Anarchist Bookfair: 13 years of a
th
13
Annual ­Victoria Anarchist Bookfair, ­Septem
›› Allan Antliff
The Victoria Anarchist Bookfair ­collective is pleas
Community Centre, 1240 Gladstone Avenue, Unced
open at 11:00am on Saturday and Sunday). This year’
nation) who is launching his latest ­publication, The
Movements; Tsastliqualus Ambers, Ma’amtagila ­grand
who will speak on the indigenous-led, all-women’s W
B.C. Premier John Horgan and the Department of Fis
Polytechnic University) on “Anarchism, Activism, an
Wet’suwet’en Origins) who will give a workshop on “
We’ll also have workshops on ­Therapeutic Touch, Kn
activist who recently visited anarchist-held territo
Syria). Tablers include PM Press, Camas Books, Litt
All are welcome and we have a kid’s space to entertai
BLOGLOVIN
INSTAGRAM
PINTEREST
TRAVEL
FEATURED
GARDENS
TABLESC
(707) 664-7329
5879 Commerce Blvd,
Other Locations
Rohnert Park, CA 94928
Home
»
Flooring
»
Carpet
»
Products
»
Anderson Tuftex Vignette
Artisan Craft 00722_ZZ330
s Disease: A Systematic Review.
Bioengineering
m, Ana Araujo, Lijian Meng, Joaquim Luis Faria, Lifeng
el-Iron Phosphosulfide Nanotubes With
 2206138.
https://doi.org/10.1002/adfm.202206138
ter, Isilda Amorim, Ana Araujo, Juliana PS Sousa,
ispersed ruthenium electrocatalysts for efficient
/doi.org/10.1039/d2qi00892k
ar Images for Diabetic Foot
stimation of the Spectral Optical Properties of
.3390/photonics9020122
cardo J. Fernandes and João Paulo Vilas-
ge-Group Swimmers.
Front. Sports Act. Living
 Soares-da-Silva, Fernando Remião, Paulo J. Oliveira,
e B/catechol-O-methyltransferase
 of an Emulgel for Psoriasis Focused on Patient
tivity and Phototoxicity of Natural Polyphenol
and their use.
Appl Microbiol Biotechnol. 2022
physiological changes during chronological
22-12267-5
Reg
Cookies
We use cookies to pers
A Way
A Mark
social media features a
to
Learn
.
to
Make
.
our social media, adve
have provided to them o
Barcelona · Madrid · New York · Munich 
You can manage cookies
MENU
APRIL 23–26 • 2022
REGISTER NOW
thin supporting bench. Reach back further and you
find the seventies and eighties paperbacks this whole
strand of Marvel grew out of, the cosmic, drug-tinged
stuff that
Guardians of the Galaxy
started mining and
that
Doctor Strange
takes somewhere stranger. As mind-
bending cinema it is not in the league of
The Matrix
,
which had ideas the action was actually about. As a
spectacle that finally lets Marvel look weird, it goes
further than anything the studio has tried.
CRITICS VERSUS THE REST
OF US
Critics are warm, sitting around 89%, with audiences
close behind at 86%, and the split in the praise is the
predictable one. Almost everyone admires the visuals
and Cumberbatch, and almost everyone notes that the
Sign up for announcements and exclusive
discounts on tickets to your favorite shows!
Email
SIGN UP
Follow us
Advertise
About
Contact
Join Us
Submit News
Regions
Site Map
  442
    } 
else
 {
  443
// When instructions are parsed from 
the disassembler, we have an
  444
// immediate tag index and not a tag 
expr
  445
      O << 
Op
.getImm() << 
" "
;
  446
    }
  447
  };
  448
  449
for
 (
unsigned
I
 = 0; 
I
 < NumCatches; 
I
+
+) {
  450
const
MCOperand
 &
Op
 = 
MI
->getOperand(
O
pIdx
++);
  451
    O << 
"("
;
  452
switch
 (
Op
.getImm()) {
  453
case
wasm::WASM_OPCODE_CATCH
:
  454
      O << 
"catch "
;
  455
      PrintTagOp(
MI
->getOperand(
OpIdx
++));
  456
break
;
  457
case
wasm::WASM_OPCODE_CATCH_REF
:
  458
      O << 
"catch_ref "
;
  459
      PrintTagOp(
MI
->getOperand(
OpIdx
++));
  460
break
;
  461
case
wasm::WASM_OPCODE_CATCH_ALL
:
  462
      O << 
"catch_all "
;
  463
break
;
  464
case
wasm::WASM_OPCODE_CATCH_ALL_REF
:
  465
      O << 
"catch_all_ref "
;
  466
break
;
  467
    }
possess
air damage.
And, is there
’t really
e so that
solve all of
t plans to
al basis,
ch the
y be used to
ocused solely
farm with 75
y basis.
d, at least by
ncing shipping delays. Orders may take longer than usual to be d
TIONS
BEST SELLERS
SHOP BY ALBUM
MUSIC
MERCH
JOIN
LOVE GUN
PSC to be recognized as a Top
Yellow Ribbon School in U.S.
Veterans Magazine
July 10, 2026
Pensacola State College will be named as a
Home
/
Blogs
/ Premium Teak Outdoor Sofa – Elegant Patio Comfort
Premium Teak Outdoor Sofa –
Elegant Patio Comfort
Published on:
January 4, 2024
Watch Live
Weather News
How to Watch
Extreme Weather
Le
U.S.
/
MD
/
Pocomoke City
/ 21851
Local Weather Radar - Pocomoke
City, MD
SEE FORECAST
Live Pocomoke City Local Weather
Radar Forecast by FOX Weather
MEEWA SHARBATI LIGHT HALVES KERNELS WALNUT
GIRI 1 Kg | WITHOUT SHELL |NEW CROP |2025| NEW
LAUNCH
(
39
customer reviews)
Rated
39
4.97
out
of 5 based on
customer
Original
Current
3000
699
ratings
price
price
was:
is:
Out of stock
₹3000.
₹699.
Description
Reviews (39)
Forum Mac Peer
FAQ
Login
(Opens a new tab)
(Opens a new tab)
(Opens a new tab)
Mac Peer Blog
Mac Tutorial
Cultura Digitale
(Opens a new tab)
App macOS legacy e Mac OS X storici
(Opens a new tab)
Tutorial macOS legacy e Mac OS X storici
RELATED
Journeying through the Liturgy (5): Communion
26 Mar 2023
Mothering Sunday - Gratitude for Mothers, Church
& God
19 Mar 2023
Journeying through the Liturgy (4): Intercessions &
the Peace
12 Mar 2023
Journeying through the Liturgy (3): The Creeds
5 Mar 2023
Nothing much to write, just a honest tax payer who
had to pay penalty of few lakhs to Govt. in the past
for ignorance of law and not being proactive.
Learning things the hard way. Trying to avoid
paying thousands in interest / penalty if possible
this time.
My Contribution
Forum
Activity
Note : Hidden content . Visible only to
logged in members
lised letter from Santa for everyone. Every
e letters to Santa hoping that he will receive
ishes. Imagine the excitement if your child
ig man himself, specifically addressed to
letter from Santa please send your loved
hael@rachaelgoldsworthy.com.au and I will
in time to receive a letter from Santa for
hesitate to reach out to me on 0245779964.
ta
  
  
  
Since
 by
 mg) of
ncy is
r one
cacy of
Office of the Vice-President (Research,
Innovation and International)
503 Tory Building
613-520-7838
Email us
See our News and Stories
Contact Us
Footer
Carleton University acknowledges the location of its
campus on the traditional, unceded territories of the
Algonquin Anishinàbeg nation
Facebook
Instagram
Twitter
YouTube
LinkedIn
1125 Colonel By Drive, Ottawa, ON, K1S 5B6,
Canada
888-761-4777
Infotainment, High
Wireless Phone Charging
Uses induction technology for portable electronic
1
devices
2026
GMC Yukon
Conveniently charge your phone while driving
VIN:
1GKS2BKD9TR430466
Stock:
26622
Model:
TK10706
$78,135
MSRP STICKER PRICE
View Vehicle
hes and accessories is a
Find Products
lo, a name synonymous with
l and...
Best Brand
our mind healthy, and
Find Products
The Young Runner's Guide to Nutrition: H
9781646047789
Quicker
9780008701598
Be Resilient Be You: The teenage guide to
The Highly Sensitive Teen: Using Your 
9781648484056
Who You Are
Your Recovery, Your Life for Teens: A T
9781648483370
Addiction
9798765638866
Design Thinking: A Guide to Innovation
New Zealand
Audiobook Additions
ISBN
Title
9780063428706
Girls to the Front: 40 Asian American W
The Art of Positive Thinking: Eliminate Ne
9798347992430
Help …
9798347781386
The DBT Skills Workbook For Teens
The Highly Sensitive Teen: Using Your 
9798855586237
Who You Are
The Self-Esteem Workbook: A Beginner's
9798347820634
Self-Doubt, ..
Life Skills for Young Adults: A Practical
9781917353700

------------------------

Your answer should consist of each line of the data above in which the word "Young" occurs.

• _Solution for this exercise_
The Young Runner's Guide to Nutrition: H
Life Skills for Young Adults: A Practical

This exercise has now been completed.